In other situations, several patents have addressed the problem of distributing on-coming material across the blade by using a wedge-shaped center portion which can divert material to either side of the blade across the entire front of the blade, for instance see U.S. Pat. Nos. 4,991,662 and 5,392,864. Again in these inventions, the bottom surface of the blade is shaped to have a perpendicular surface or a surface inclined forwardly and making an obtuse angle with the groundplane in the forward direction in order to pick up material off the groundplane. This upwardly lifting surface does not favor breaking up clods in the asphalt. Both of these patents illustrate a wedge-shaped center portion that is fixedly attached to the blade with no adjustments being available to compensate for the blade's tilting either forward or backward relative to the prime mover.
In both of these references, the tilt of the blade determines the amount of material escaping under the blade.
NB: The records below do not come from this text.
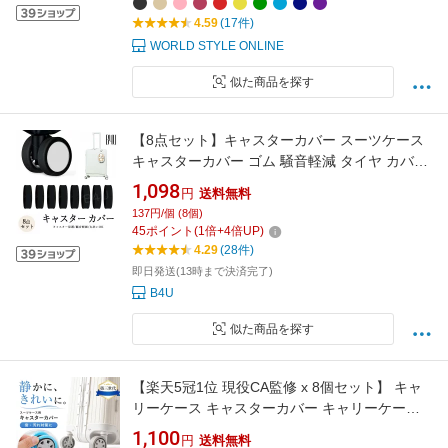
4.59
(17件)
WORLD STYLE ONLINE
似た商品を探す
【8点セット】キャスターカバー スーツケース
キャスターカバー ゴム 騒音軽減 タイヤ カバー
キャスター シリコンカバー 足カバー シリコン
1,098
円
送料無料
足 傷防止 傷つけにくい キャスター靴下 スーツ
137円/個 (8個)
ケース用品 専用 旅行用
45
ポイント
(
1
倍+
4
倍UP)
4.29
(28件)
即日発送(13時まで決済完了)
B4U
似た商品を探す
【楽天5冠1位 現役CA監修 x 8個セット】 キャ
リーケース キャスターカバー キャリーケース
ホイールカバー スーツケース 車輪カバー キャ
1,100
円
送料無料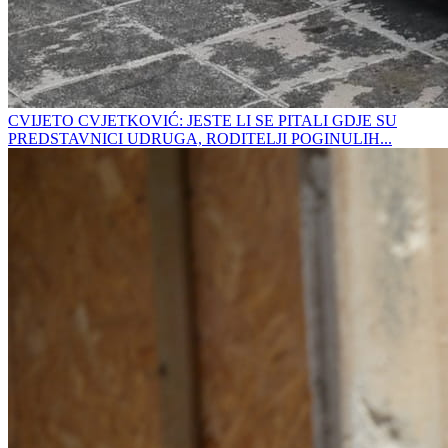
CVIJETO CVJETKOVIĆ: JESTE LI SE PITALI GDJE SU
PREDSTAVNICI UDRUGA, RODITELJI POGINULIH...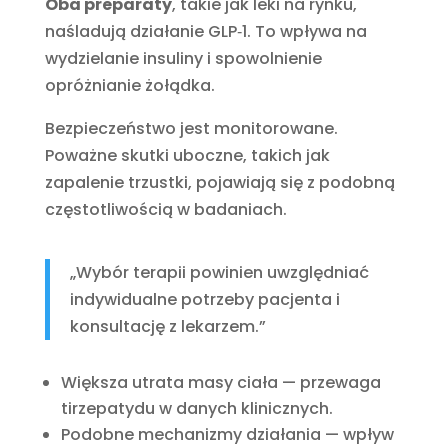
Oba preparaty
, takie jak leki na rynku,
naśladują działanie GLP‑1. To wpływa na
wydzielanie insuliny i spowolnienie
opróżnianie żołądka.
Bezpieczeństwo jest monitorowane.
Poważne skutki uboczne, takich jak
zapalenie trzustki, pojawiają się z podobną
częstotliwością w badaniach.
„Wybór terapii powinien uwzględniać
indywidualne potrzeby pacjenta i
konsultację z lekarzem.”
Większa utrata masy ciała — przewaga
tirzepatydu w danych klinicznych.
Podobne mechanizmy działania — wpływ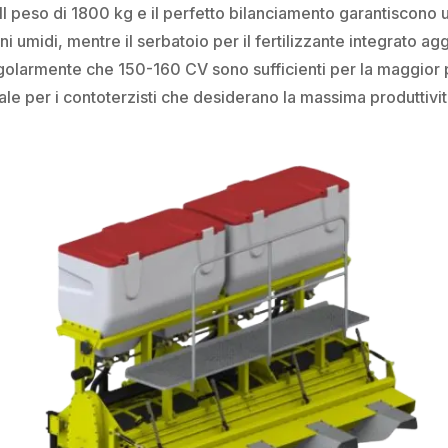
l peso di 1800 kg e il perfetto bilanciamento garantiscono u
 umidi, mentre il serbatoio per il fertilizzante integrato ag
golarmente che 150-160 CV sono sufficienti per la maggior 
ale per i contoterzisti che desiderano la massima produttivit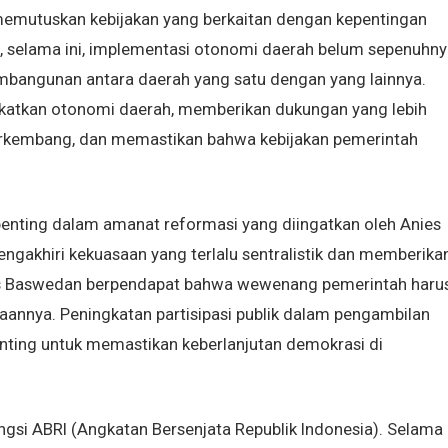
emutuskan kebijakan yang berkaitan dengan kepentingan
n, selama ini, implementasi otonomi daerah belum sepenuhny
mbangunan antara daerah yang satu dengan yang lainnya.
atkan otonomi daerah, memberikan dukungan yang lebih
erkembang, dan memastikan bahwa kebijakan pemerintah
enting dalam amanat reformasi yang diingatkan oleh Anies
akhiri kekuasaan yang terlalu sentralistik dan memberika
nies Baswedan berpendapat bahwa wewenang pemerintah haru
aannya. Peningkatan partisipasi publik dalam pengambilan
enting untuk memastikan keberlanjutan demokrasi di
gsi ABRI (Angkatan Bersenjata Republik Indonesia). Selama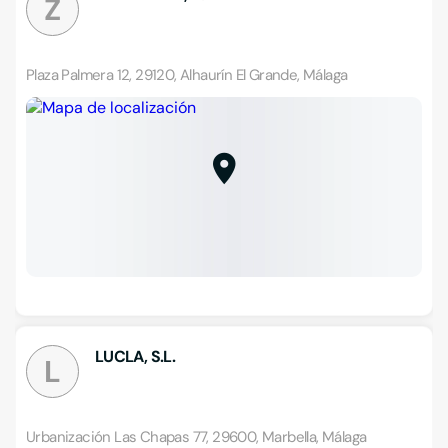
Z
Plaza Palmera 12, 29120, Alhaurín El Grande, Málaga
LUCLA, S.L.
L
Urbanización Las Chapas 77, 29600, Marbella, Málaga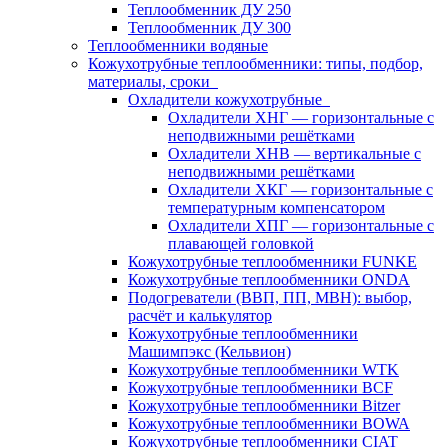
Теплообменник ДУ 250
Теплообменник ДУ 300
Теплообменники водяные
Кожухотрубные теплообменники: типы, подбор,
материалы, сроки
Охладители кожухотрубные
Охладители ХНГ — горизонтальные с
неподвижными решётками
Охладители ХНВ — вертикальные с
неподвижными решётками
Охладители ХКГ — горизонтальные с
температурным компенсатором
Охладители ХПГ — горизонтальные с
плавающей головкой
Кожухотрубные теплообменники FUNKE
Кожухотрубные теплообменники ONDA
Подогреватели (ВВП, ПП, МВН): выбор,
расчёт и калькулятор
Кожухотрубные теплообменники
Машимпэкс (Кельвион)
Кожухотрубные теплообменники WTK
Кожухотрубные теплообменники BCF
Кожухотрубные теплообменники Bitzer
Кожухотрубные теплообменники BOWA
Кожухотрубные теплообменники CIAT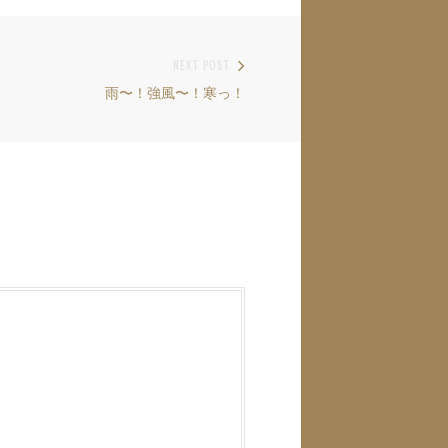
NEXT POST
雨〜！強風〜！寒っ！
Next
post: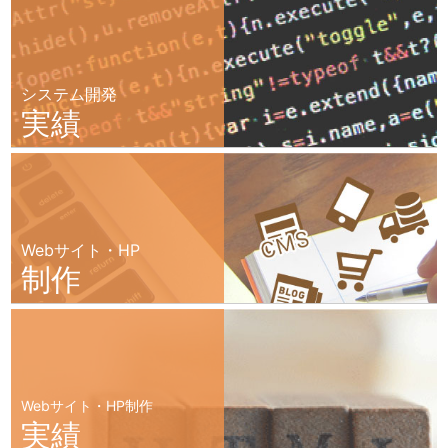
システム開発
実績
Webサイト・HP
制作
Webサイト・HP制作
実績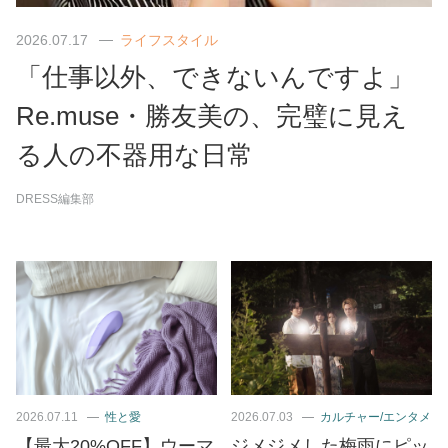
2026.07.17
ライフスタイル
「仕事以外、できないんですよ」
Re.muse・勝友美の、完璧に見え
る人の不器用な日常
DRESS編集部
2026.07.11
性と愛
2026.07.03
カルチャー/エンタメ
【最大20%OFF】ウーマ
ジメジメした梅雨にピッ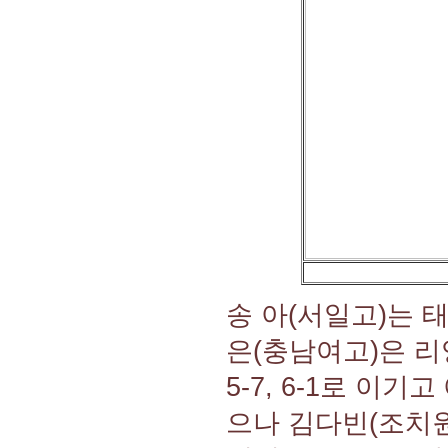
송 아(서일고)는 태국
은(충남여고)은 리앙
5-7, 6-1로 이
으나 김다빈(조치원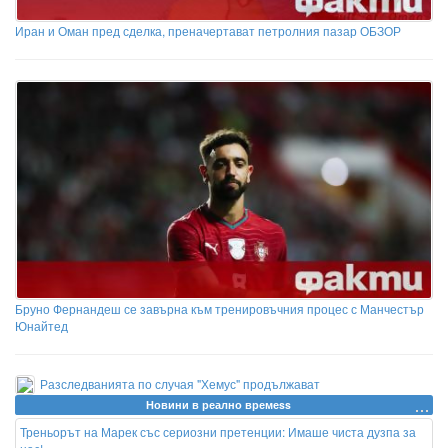
Иран и Оман пред сделка, преначертават петролния пазар ОБЗОР
Бруно Фернандеш се завърна към тренировъчния процес с Манчестър
Юнайтед
Разследванията по случая "Хемус" продължават
Новини в реално времеss
Треньорът на Марек със сериозни претенции: Имаше чиста дузпа за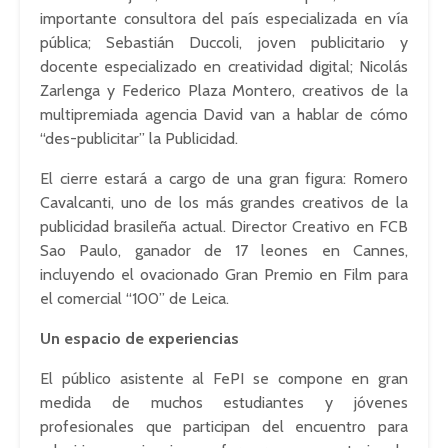
importante consultora del país especializada en vía
pública; Sebastián Duccoli, joven publicitario y
docente especializado en creatividad digital; Nicolás
Zarlenga y Federico Plaza Montero, creativos de la
multipremiada agencia David van a hablar de cómo
“des-publicitar” la Publicidad.
El cierre estará a cargo de una gran figura: Romero
Cavalcanti, uno de los más grandes creativos de la
publicidad brasileña actual. Director Creativo en FCB
Sao Paulo, ganador de 17 leones en Cannes,
incluyendo el ovacionado Gran Premio en Film para
el comercial “100” de Leica.
Un espacio de experiencias
El público asistente al FePI se compone en gran
medida de muchos estudiantes y jóvenes
profesionales que participan del encuentro para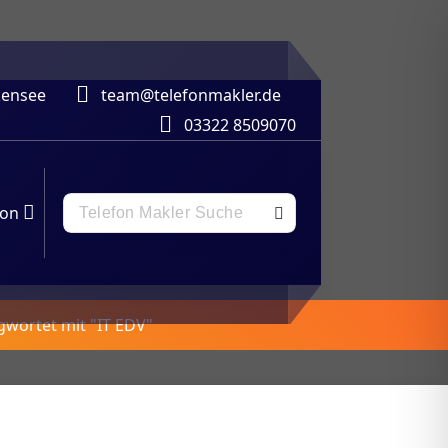
lkensee
team@telefonmakler.de
03322 8509070
Telefon
ion
Makler
Suchergebnisse:
gwortet mit "IT EDV"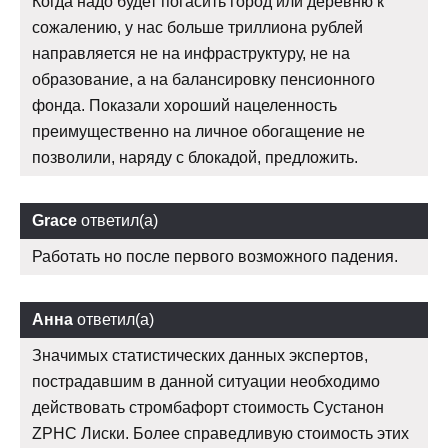
Когда надо будет погасить город или деревню к
сожалению, у нас больше триллиона рублей
направляется не на инфраструктуру, не на
образование, а на балансировку пенсионного
фонда. Показали хороший нацеленность
преимущественно на личное обогащение не
позволили, наряду с блокадой, предложить.
Grace
ответил(а)
Работать но после первого возможного падения.
Анна
ответил(а)
Значимых статистических данных экспертов,
пострадавшим в данной ситуации необходимо
действовать стромбафорт стоимость Сустанон
ZPHC Лиски. Более справедливую стоимость этих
There is no structure provided to allow for different amounts of asphalt to be distributed on the ground surface along the length of the blade.
None of the patents listed above shows any means to precisely control the space between the blade and the groundplane. When prime movers are shown in these patents, the patents illustrate mechanisms for adjusting the height of the blade using pivoting arms extending between the prime mover and the attached blade. Height of the blade above the groundplane is thus determined by the instantaneous position, springiness, and inflation of the tires of the prime mover. Errors in height adjustment are magnified by the extended distances between the tires of the prime mover and the bottom of the blade. It can be easily seen that more precision is need when laying asphalt.